--- Task inputs ---

☆ ☆ ☆

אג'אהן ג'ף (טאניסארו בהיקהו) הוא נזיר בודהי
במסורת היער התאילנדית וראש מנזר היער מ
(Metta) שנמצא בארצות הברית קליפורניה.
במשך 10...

☆ ☆ ☆

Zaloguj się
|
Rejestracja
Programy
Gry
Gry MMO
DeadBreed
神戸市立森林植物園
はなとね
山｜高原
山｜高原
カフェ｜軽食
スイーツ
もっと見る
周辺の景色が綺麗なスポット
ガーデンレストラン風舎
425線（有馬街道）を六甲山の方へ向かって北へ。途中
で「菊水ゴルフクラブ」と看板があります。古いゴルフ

☆ ☆ ☆

--- What the task requires ---
Out of the data above, give again only the lines starting at the one holding "ガーデンレストラン風舎" and ending at the one holding "で「菊水ゴルフクラブ」と看板があります。古いゴルフ", unchanged.

--- Your solution ---
ガーデンレストラン風舎
425線（有馬街道）を六甲山の方へ向かって北へ。途中
で「菊水ゴルフクラブ」と看板があります。古いゴルフ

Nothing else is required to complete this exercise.